Proactive → Reactive

The agile overtake was, in many respects, a backlash to RE practice. A crude interpretation of agile is that requirements are not needed, promoting immediate coding to see what emerges. But a purely reactive mode lands in a step-wise walk out in the desert of technical debt and irrelevant products. Time and again, it has been proven that understanding the underlying intentions is absolutely key to the development of useful and valuable software. Nowadays, successful companies recognize this and use prototyping, A/B-testing, and feedback from users as inputs to continuous learning in a proactive manner.

Closed → Open

Looking back to the early days of RE, most software was bespoke, and most requirements were part of contracted closed-source development. Since then, open source software has revolutionized how we share the planet’s software engineering brains and infrastructure. Now, democratic and meritocratic governance of software commons is essential for much of our critical software infrastructure.

Manual → Smart

Already in the late 1990s, we started to realize that effective RE work needs smart tooling. Natural language processing was put into work in RE tasks such as finding similar requirements or detecting ambiguities. Now, with AI-enhanced RE and large language models, we are arriving at the potential of very effective RE bots that can support us in improving RE models, understanding users’ needs, and assessing the implications of quality tradeoffs.

The Road Ahead

MB: Based on the current discussion, we must surely speculate about what the RE future might hold.

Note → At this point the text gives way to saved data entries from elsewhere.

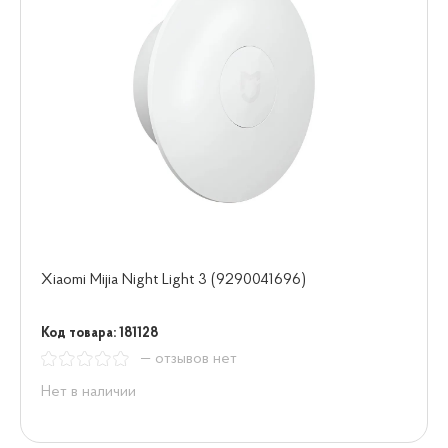
Xiaomi Mijia Night Light 3 (9290041696)
Код товара: 181128
— отзывов нет
Нет в наличии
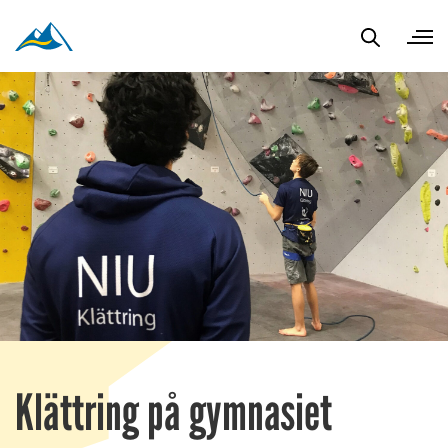
Klättring på gymnasiet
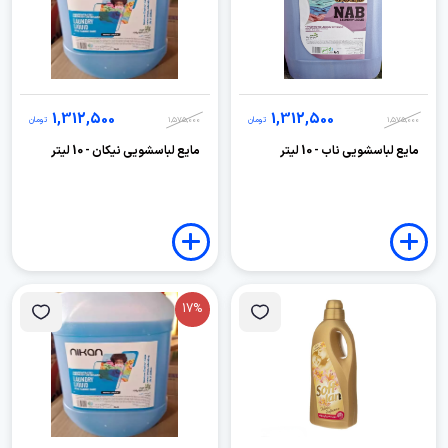
1,312,500
1,312,500
1,575,000
تومان
1,575,000
تومان
مایع لباسشویی ناب - 10 لیتر
مایع لباسشویی نیکان - 10 لیتر
17%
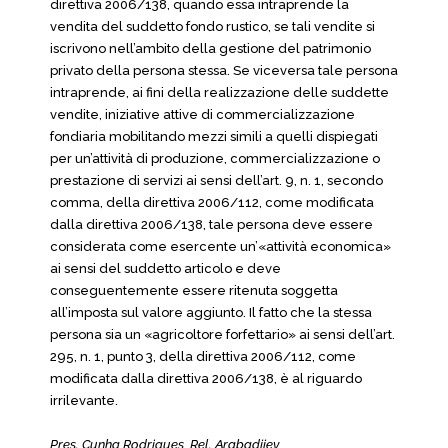
direttiva 2006/138, quando essa intraprende la
vendita del suddetto fondo rustico, se tali vendite si
iscrivono nell’ambito della gestione del patrimonio
privato della persona stessa. Se viceversa tale persona
intraprende, ai fini della realizzazione delle suddette
vendite, iniziative attive di commercializzazione
fondiaria mobilitando mezzi simili a quelli dispiegati
per un’attività di produzione, commercializzazione o
prestazione di servizi ai sensi dell’art. 9, n. 1, secondo
comma, della direttiva 2006/112, come modificata
dalla direttiva 2006/138, tale persona deve essere
considerata come esercente un’«attività economica»
ai sensi del suddetto articolo e deve
conseguentemente essere ritenuta soggetta
all’imposta sul valore aggiunto. Il fatto che la stessa
persona sia un «agricoltore forfettario» ai sensi dell’art.
295, n. 1, punto 3, della direttiva 2006/112, come
modificata dalla direttiva 2006/138, è al riguardo
irrilevante.
Pres. Cunha Rodrigues, Rel. Arabadjiev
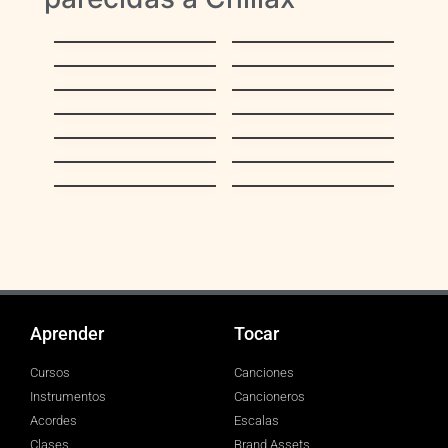
Me Voy
La Casa
Enamorando
Andas En Mi
Podré
Cabeza
Amor a Primera
Juntos
Vista
Vente Pa Ca
Party Animal
Chantaje
La Bicicleta
Ella Y YO
Baila Conmigo
Como Tu
No Te Vas
Aprender
Tocar
Cursos
Canciones
Instrumentos
Cancioneros
Acordes
Escalas
Clases
Brand Assets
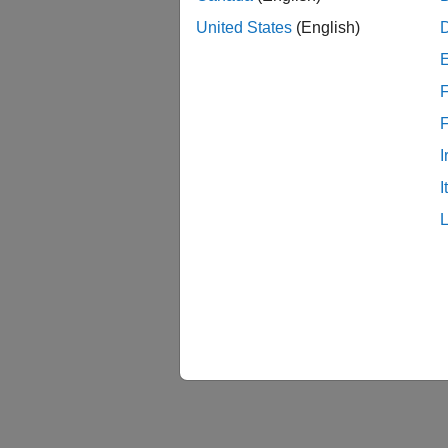
United States
(English)
F
I
I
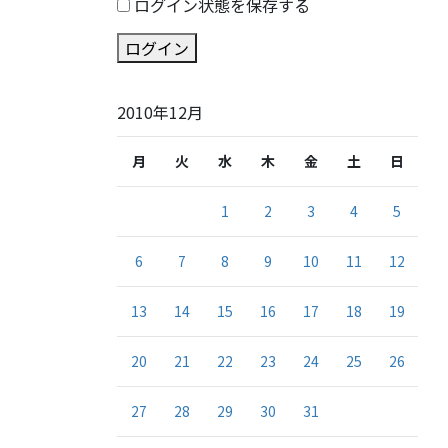
ログイン状態を保存する
ログイン
2010年12月
月
火
水
木
金
土
日
1
2
3
4
5
6
7
8
9
10
11
12
13
14
15
16
17
18
19
20
21
22
23
24
25
26
27
28
29
30
31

KS: It has been a privilege to be part of RE’s development over the years. RE, both in research and practice, is the natural meeting point for many stakeholders and will play a crucial role in developing sustainable systems for the future. I call for more interdisciplinarity going forward. RE has been driven by IT-related communities. We need way more contributions from domain experts in other disciplines, such as chemistry or social science.

BR: On that note, I believe in opening RE activities to the user communities. They are often the real experts. Many organizations now dare to communicate transparently with user communities, involving users as a valuable resource in RE.

Of course, there is also the continued AIfication of RE. This will enable smart and rapid RE. And, vice versa, we need more work on RE for future AI systems. And research on RE for future AI-boosted software engineering.

KS: Yes, the data-driven solutions we will build into future software products are indeed promising. The underlying data quality will become the new arena for product realization. Still, we cannot overdo data manipulation. If we start spending too much time fiddling with the data, we’ll find ourselves back at programming, but in the language of data.

It surprises me that formal methods haven’t been more widely adopted, despite the prevalent education in relevant mathematical and theoretical concepts among today’s students.

Practically, the choice of representation should suit the recipients of the requirements, whether they are directly developing the system, overseeing its development, or automating its generation.

MB: Wow, that was quite the reflection. On behalf of the readers of the Requirements column, I say thank you very much! I’ll encourage those interested to reach out to you directly if they want to continue the discussion. Let’s hope the RE dialogue continues until IEEE Software’s golden jubilee in 2034!

References

  • [Chu00] Chung, L., Nixon, B.A.. Yu, E. and Mylopoulos, J. Non-Functional Requirements in Software Engineering, Springer, 2000.
  • [Ger04] Gervasi, V., Kamsties, E., Regnell, B. and Achour-Salinesi, C. B. Ten years of REFSQ: A quantitative analysis, In Proc. of the 10th International Workshop on Requirements Engineering: Foundation for Software Quality, 2004.
  • [Hud96] Hudlicka, E. Requirements elicitation with indirect knowledge elicitation techniques: comparison of three methods, In Proc. of the 2nd International Conference on Requirements Engineering, pp. 4-11, 1996.
  • [Opd04] Opdahl, A. L., Dubois, E. and Pohl, K. Ten Years of REFSQ: Outcomes and Outlooks, In Proc. of the 10th International Workshop on Requirements Engineering: Foundation for Software Quality, 2004.
  • [Som97] Sommerville, I. and Sawyer, P. Requirements Engineering: A Good Practice Guide, John Wiley & Sons, United States, 1997.